Floodwall Murals, Portsmouth
This southern Ohio city’s dozens of downtown murals depict scenes from local history reaching back centuries.
Like many cities along the Ohio River hit by the flood of 1937, Portsmouth built large floodwalls to protect the community against rising waters. The measure worked in preventing two later floods, but it came with one glaring problem: the uniformly 20-foot-high barriers cut off views of the river.
“The wall was like a prison wall,” says Robert Dafford, a professional muralist, who was hired to beautify the stark gray structures. In 1992, a local committee approached Dafford, who had been painting historical murals since the 1970s, about giving the town a fresh perspective along the riverfront.
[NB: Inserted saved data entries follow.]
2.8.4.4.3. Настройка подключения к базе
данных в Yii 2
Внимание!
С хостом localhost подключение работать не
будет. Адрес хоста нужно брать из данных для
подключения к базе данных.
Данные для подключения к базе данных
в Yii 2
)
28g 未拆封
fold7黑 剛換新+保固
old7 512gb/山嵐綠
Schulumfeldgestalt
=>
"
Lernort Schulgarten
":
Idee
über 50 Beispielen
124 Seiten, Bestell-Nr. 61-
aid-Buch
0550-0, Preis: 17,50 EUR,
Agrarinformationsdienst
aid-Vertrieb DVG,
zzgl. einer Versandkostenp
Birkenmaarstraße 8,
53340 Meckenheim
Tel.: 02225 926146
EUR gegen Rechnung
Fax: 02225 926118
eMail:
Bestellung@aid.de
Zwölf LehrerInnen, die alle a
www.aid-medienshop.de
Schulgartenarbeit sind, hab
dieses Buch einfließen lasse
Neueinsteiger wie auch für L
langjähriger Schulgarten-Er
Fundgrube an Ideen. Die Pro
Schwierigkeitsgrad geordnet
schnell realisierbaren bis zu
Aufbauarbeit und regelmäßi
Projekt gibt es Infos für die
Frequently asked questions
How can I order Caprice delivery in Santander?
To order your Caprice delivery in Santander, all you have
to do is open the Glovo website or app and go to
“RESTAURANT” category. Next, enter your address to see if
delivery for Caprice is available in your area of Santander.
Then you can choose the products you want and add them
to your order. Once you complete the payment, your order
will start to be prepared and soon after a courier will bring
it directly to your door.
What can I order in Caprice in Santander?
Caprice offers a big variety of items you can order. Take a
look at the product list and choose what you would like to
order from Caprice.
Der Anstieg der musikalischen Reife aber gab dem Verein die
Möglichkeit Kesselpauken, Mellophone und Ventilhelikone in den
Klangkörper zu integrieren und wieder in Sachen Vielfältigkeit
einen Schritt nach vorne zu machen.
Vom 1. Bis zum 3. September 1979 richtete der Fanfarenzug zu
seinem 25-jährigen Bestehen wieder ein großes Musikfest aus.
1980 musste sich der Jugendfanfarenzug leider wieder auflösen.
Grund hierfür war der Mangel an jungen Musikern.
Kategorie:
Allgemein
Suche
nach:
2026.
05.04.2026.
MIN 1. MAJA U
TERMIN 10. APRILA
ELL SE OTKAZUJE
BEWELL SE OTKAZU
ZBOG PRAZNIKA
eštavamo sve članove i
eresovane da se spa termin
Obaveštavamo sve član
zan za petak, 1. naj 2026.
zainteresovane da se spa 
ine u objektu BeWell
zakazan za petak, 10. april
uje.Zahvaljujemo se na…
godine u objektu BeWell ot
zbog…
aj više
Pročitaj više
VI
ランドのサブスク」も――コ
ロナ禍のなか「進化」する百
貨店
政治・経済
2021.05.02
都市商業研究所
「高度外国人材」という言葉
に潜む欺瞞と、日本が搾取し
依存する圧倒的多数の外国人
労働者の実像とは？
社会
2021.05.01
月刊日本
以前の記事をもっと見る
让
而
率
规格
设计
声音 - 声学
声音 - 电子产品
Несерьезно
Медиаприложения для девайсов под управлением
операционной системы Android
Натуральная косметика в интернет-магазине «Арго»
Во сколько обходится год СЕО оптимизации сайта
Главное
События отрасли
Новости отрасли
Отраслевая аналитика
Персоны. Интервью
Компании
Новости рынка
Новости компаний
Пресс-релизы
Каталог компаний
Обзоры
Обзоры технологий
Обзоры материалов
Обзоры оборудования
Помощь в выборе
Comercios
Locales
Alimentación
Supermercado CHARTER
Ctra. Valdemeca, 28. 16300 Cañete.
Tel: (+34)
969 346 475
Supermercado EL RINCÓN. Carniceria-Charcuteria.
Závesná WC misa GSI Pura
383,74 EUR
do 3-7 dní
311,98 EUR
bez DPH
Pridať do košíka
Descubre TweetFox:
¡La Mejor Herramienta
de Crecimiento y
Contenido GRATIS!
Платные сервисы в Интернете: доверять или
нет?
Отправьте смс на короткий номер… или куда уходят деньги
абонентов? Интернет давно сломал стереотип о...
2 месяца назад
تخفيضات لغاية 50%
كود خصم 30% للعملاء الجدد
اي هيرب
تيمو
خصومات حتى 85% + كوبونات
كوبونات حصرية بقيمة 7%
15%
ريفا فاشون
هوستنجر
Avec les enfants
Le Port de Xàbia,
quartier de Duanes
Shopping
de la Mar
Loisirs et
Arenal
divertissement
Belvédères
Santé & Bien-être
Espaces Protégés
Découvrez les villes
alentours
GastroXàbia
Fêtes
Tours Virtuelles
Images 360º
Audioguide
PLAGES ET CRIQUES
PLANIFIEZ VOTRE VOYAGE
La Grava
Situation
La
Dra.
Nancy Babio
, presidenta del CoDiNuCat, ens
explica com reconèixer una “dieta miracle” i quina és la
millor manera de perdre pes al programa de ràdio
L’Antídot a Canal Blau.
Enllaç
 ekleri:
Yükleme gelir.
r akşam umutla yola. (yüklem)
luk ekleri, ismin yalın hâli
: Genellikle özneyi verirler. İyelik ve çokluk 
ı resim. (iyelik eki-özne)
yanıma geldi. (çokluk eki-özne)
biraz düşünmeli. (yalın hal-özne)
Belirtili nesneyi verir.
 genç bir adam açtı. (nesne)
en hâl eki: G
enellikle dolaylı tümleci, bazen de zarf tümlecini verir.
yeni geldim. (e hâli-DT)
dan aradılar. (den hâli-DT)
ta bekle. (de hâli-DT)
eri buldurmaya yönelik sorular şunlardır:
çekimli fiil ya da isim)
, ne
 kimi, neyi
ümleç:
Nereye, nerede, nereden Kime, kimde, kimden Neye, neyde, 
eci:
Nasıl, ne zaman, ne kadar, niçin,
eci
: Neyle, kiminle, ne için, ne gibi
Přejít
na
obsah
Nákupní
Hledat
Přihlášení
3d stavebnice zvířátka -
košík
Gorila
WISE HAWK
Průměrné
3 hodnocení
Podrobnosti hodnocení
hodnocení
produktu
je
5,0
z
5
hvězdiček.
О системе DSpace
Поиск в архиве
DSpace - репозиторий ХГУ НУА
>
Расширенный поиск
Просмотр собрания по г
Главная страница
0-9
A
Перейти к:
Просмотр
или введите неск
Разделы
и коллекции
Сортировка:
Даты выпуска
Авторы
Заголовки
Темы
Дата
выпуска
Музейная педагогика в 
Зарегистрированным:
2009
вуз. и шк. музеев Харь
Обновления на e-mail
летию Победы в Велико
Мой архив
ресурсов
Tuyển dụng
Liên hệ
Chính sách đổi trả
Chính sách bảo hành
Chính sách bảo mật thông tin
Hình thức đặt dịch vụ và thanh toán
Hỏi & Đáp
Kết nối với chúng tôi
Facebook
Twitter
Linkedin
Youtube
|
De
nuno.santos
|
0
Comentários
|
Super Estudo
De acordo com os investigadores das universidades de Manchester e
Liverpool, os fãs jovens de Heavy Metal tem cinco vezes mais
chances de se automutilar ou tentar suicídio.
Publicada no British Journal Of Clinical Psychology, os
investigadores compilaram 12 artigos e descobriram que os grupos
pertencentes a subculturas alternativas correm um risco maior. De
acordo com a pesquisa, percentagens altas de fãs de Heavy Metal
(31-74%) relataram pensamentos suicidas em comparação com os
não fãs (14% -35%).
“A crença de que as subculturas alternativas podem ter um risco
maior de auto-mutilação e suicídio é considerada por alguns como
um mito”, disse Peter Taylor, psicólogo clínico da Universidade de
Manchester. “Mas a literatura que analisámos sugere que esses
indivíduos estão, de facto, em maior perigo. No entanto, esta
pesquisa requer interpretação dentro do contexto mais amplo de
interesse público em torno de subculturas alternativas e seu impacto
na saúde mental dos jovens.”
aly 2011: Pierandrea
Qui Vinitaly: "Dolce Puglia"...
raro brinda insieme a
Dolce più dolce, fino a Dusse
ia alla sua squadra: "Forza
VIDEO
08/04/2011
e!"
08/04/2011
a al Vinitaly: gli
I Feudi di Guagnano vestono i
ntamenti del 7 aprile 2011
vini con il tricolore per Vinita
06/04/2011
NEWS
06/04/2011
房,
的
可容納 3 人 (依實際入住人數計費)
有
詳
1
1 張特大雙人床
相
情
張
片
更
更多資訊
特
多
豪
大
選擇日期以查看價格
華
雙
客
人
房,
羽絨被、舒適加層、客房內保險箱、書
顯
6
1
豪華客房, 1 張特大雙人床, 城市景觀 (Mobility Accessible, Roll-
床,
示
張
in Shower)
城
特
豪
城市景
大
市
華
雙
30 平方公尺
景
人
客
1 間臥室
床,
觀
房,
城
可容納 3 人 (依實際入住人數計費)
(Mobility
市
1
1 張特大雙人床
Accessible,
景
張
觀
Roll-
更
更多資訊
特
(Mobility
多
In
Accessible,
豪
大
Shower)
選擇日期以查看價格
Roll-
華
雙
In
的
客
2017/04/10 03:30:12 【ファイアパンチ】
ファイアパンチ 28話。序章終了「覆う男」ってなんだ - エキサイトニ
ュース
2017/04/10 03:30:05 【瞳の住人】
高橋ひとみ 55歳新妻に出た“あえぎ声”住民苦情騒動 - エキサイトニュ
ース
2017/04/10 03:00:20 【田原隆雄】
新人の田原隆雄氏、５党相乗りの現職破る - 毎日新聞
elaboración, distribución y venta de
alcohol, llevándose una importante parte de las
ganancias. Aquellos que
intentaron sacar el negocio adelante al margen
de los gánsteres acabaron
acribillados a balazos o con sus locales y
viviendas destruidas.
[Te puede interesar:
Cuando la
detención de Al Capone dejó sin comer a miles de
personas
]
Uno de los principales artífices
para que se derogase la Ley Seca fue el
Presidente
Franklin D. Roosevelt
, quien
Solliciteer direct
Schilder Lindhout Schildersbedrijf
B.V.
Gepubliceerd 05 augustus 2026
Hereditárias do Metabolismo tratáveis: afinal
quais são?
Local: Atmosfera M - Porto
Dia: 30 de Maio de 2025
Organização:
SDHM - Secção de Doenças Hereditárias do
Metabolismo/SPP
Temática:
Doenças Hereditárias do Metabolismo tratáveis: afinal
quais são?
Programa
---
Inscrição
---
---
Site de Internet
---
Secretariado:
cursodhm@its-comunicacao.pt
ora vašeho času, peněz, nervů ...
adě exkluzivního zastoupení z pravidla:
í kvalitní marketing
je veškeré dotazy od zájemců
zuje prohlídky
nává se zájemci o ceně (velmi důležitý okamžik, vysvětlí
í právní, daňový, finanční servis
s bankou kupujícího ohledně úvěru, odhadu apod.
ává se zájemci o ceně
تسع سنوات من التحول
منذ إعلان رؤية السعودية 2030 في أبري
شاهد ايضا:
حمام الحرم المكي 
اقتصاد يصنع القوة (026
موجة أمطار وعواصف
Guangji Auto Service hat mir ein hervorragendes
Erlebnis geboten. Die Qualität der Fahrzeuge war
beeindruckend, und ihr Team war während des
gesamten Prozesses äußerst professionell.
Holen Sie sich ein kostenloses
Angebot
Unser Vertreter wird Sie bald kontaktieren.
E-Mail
“A big part of the point of the project was to paint back scenery — views of the river — but base the whole mural project on [the town’s] history,” explains Dafford, who lives in Louisiana.
After meeting with historians to discuss local history and selecting about 100 subjects, the artist began work on the first 60 images.
“It took me 10 summers, because I had a lot of work in other places,” Dafford recalls, adding that he received help from Portsmouth artists Herb Roe and Michael Doherty. “But I would go and work there every summer.”
Each segment of the wall — most 40-feet wide — celebrates Portsmouth’s history stretching back more than 2,000 years, including illustrations of earthen mounds built by Hopewell natives, scenes depicting the commerce along the Ohio & Erie Canal and images of famous locals (Roy Rogers waves from one part of the wall as he sits atop his rearing horse). The time it took to create each painting varied on subject matter, but Dafford estimates an average of three weeks. Once he completed his first decade of work on the project, he decided to keep going.
“After we finished the original half a mile — 60 paintings — we turned the corner,” he says, adding that he painted five more, with each taking two to three summers.
Dafford says he’ll be working on the project again this summer. To him, the Floodwall Murals are a vital part of celebrating our nation’s history.
“We [Americans] don’t have much of a tradition of painting our history on a big scale,” says Dafford. “That was just a big old need that I saw, so I set out trying to help people see their ancestry and their history and how we got to be who we are.”